Psychology prof says sexual coercion is not most common form of sexual harassment
See Dr. Cortina’s slides below:
2018 CORTINA TALK ON SEXUAL HARASSMENT for distribution
Although sexual coercion is the most talked-about form of sexual harassment, it’s not the most common form, Dr. Lilia Cortina told about 100 people at a presentation sponsored by Advance at UNM and the Robert Wood Johnson Foundation in March.
“The most prototypical kind of sexual harassment that people immediately think of…is the rarest form of sexual harassment,” Cortina said. “It’s the most stereotypical but it’s the most rare,” said Cortina, a professor of psychology and women’s studies and management at the University of Michigan, who defined sexual harassment as “behavior that derogates, demeans or humiliates and individual based on that individual’s sex.”
Cortina, who also is the associate director of the Advance program at Michigan, broke down the bigger issue of sexual harassment into three categories – sexual coercion, unwanted sexual attention, and gender harassment. Sexual coercion is when there is an implied better treatment, raise, etc. when an employee is sexually cooperative. Unwanted sexual attention occurs when someone continues to pursue an individual romantically despite repeated attempts to discourage such advances.
Gender harassment includes sexist or crude remarks made to disparage someone based on their gender. She gave a few examples of such remarks.
“Women don’t belong in science, men don’t belong in nursing,” Cortina said.
Cortina emphasized that men can be sexually harassed as well, and that the perpetrators are often other men. Many of the forms of harassment that men face liken them to women and criticize them for being too “feminine.”
“Men face forms of gender harassment…which amount to insults to their masculinity or insults for failing to living up to traditional heterosexual masculine ideas,” she said.
Gender harassment is the most common form of sexual harassment. In one survey, 34.3 percent of women employees had experienced gender harassment by their coworkers or supervisors at a large public university. 37.4 percent had not been harassed, and 4 percent of had experienced all three forms of sexual harassment, including sexual coercion.
One study found that gender harassment has at least as great, if not greater, impact on a person’s professional, physical and mental wellbeing as unwanted sexual attention and sexual coercion, Cortina said. Gender harassment should not be seen as a lesser form of sexual harassment, but instead one that is very dangerous to employee wellbeing.
According to Cortina, one major risk factor for facing sexual harassment is being female or feminine. Additionally, being a sexual minority also increases the risk factor.

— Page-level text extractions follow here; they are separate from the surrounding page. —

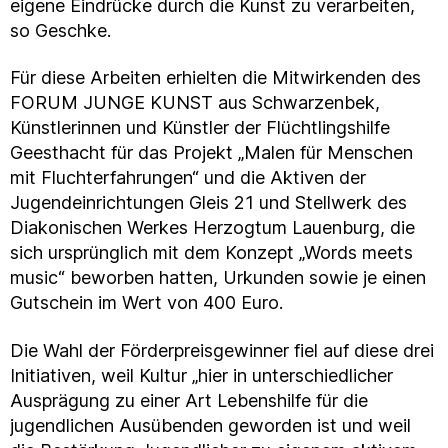
eigene Eindrücke durch die Kunst zu verarbeiten,
so Geschke.
Für diese Arbeiten erhielten die Mitwirkenden des
FORUM JUNGE KUNST aus Schwarzenbek,
Künstlerinnen und Künstler der Flüchtlingshilfe
Geesthacht für das Projekt „Malen für Menschen
mit Fluchterfahrungen“ und die Aktiven der
Jugendeinrichtungen Gleis 21 und Stellwerk des
Diakonischen Werkes Herzogtum Lauenburg, die
sich ursprünglich mit dem Konzept „Words meets
music“ beworben hatten, Urkunden sowie je einen
Gutschein im Wert von 400 Euro.
Die Wahl der Förderpreisgewinner fiel auf diese drei
Initiativen, weil Kultur „hier in unterschiedlicher
Ausprägung zu einer Art Lebenshilfe für die
jugendlichen Ausübenden geworden ist und weil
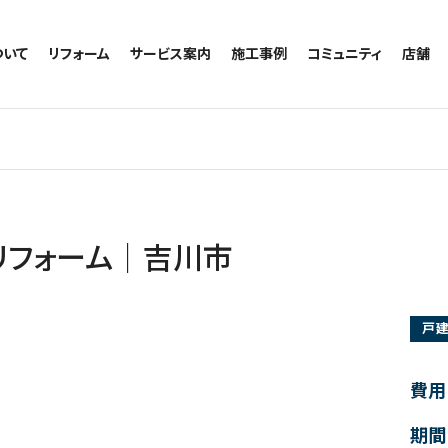
ついて
リフォーム
サービス案内
施工事例
コミュニティ
店舗
トイレのリフォーム
サービスの流れ
施工事例一覧
コミュニティ
越谷
お風呂のリフォーム
相談室・よくある質問
トイレの施工事例
アルブル通信
墨田
キッチンのリフォーム
お風呂の施工事例
お知らせ
浦和
洗面台のリフォーム
キッチンの施工事例
ブログ
日本
リノベーション
洗面の施工事例
お客様の声
内装のリフォーム
協力会社様専用
リフォーム｜吉川市
水回りのリフォーム
外壁のリフォーム
戸
窓のリフォーム
玄関のリフォーム
費用
期間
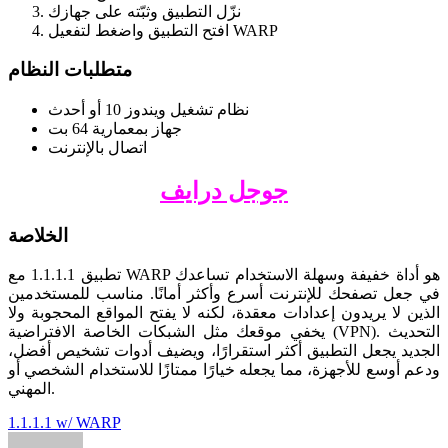
نزّل التطبيق وثبّته على جهازك
افتح التطبيق واضغط لتفعيل WARP
متطلبات النظام
نظام تشغيل ويندوز 10 أو أحدث
جهاز بمعمارية 64 بت
اتصال بالإنترنت
جوجل درايف
الخلاصة
تطبيق 1.1.1.1 مع WARP هو أداة خفيفة وسهلة الاستخدام تساعدك
في جعل تصفحك للإنترنت أسرع وأكثر أمانًا. مناسب للمستخدمين
الذين لا يريدون إعدادات معقدة، لكنه لا يفتح المواقع المحجوبة ولا
يخفي موقعك مثل الشبكات الخاصة الافتراضية (VPN). التحديث
الجديد يجعل التطبيق أكثر استقرارًا، ويضيف أدوات تشخيص أفضل،
ودعم أوسع للأجهزة، مما يجعله خيارًا ممتازًا للاستخدام الشخصي أو
المهني.
Tags:
1.1.1.1 w/ WARP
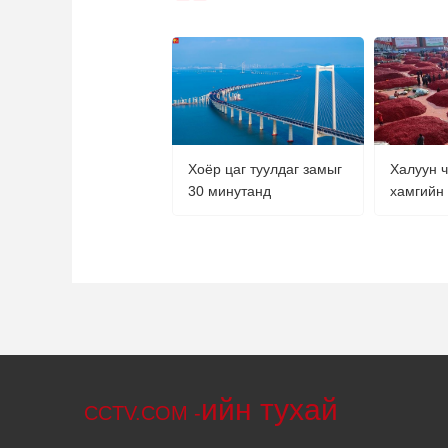
Хоёр цаг туулдаг замыг
Халуун 
30 минутанд
хамгийн 
хөдөлгөө
ийн тухай
CCTV.COM -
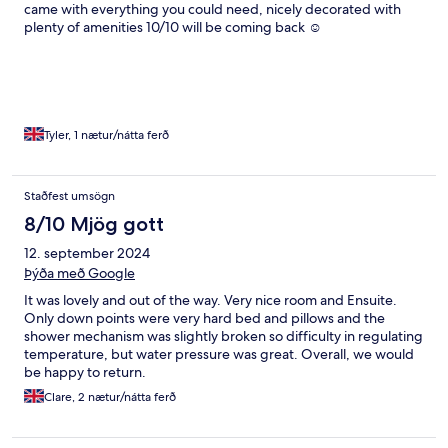
came with everything you could need, nicely decorated with
plenty of amenities 10/10 will be coming back ☺️
Tyler, 1 nætur/nátta ferð
Staðfest umsögn
8/10 Mjög gott
12. september 2024
Þýða með Google
It was lovely and out of the way. Very nice room and Ensuite.
Only down points were very hard bed and pillows and the
shower mechanism was slightly broken so difficulty in regulating
temperature, but water pressure was great. Overall, we would
be happy to return.
Clare, 2 nætur/nátta ferð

“Whenever we are able to ask sexual orientation, we always find a whopping disparity in what straight employees get targeted with versus gay, lesbian and bisexual identified employees,” Cortina said.
Workplaces that have sexual harassment problems often have other harassment problems as well, Cortina said. There is a strong correlation between sexual harassment and incivility, racial and ethnic harassment, and heterosexist harassment.
“They all kind of go together,” Cortina said. “When there is one form of abuse, you will often find the others.”
Experiencing sexual harassment can lead to a slew of negative consequences for the employee, ranging from job dissatisfaction and team conflict to anxiety, depression and sleep problems. These consequences do no arise from other stressors, other parts of the employee’s job, the employee’s personality, and other demographics, Cortina said.
“All the studies are converging on the same conclusion that these kind of outcomes aren’t explained by a variety of controls across a variety of studies,” she said.
As for solutions, Cortina stressed that workplaces should emphasize reporting less. While it is an important mechanism, no real change can be brought through such a system. There needs to be movement away from policies and procedures, as well as penalties for the most sexualized, coercive, and rare forms of sexual harassment.
“A lot of the focus on a lot of policies is unwanted sexual pursuit,” Cortina said. “We need to move away from the overemphasis of sexual pursuit as the quintessential sexual harassment.”
Cortina suggested a culture of respect to best counter harassment. She proposed implementing anti-harassment ideas while promoting respect and civility at the same time.
“Emphasize that discrimination is not just about using nasty name calling and racial epithets,” Cortina said. “It’s also very subtle behaviors.”
Cortina believes that sexual harassment can be stopped by not dismissing little actions.
“Taking the small things more seriously is an idea that I’ve been promoting to try to undermine that foundation…that’s propping up sexual harassment.”